アルミローラはリタイア、そしてコーション下でステージ1は終了し、クリス ブッシャーがステージ1を制しました。先を急いだ人たちは高い代償を払わされました。ボイヤーは遠くにいたので事故に遭わず結果オーライでした^^;

 

 ステージ2、開始早々の68周目にダメージ持ちだったカイルの左前タイヤが壊れてデブリーによりコーション。

オーダー、テープ入りまーす

 

 その後レースは平穏に進み、86周を終えてヘンドリックを中心にシボレー勢がピット。翌周にリーダーのエリック ジョーンズがピットへ向かい、ましたが入る前にコーションが出てしまいました。ブレイニーのタイヤが壊れたようでターンを曲がれずウォールにヒット、破片が転がりました。優しい当たり方だったので車は無事です。無事と言っても既にだいぶ壊れてテープだらけなわけですがね。

 アンダー グリーンであれば当然各車燃料のみの作業を想定していたでしょうが、コーションになった&どうせシボレー勢がフィールドの前方を抑えていることは確定しているので、タイヤを換えるところも多く見られました。93周目にチェイス エリオットをリーダーにリスタートです。

 

 チェイスが率いる内側のラインに対し、外側はうまく流れを作ることに失敗。シングル ファイルのレースになるかと思われましたが、ペンスキーの車が外側に来るとようやくこれを起点に外にも車が集まり出してダブル ファイルでのレースに。

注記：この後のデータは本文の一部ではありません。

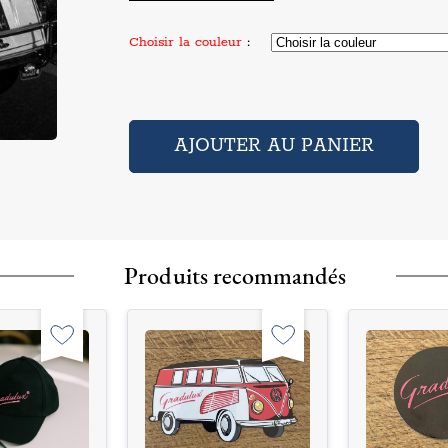
Choisir la couleur
:
Produits recommandés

ジミー ジョンソンは巨大なデブリーを引っ付けて走行。マット ディベネデトーのフード フラップです。MattDは次のピットで付け直さないとダメですね。なんてことを思っていた矢先のステージ残り12周、大事故発生。

そのジョンソンがトライ オーバル部分でボイヤーに押されて姿勢を乱しスピン。前から2台目の車が回っては後ろはどうしようもなく多重事故になりました。ボイヤー、ステージ1はリスク回避して切り抜けたのに、点数を取りに行ったステージ2で自ら事故を招いてリタイアです。これが引退レースとなるブレンダン ゴーンもここに巻き込まれてしまいました。

 

 赤旗を挟んでステージ残り7周でリスタート。ディベネデトーがロガーノをタンデム ドラフトで押し上げると、まだステージ2なのに、まるでチェッカーに向かうかのように駆け引きの応酬。壊れてる車も多いので、ターンでの挙動が怪しかったりして危うい状況が続きます。ロガーノは急な進路変更でディベネデトーをコース外に押し出したためペナルティー対象となり、ステージ ポイントがどうせもらえないため争いから撤退、最後はみんな冷静さを取り戻したのか手を緩め、マーティン トゥルーエックス ジュニアがステージ2の勝者となりました。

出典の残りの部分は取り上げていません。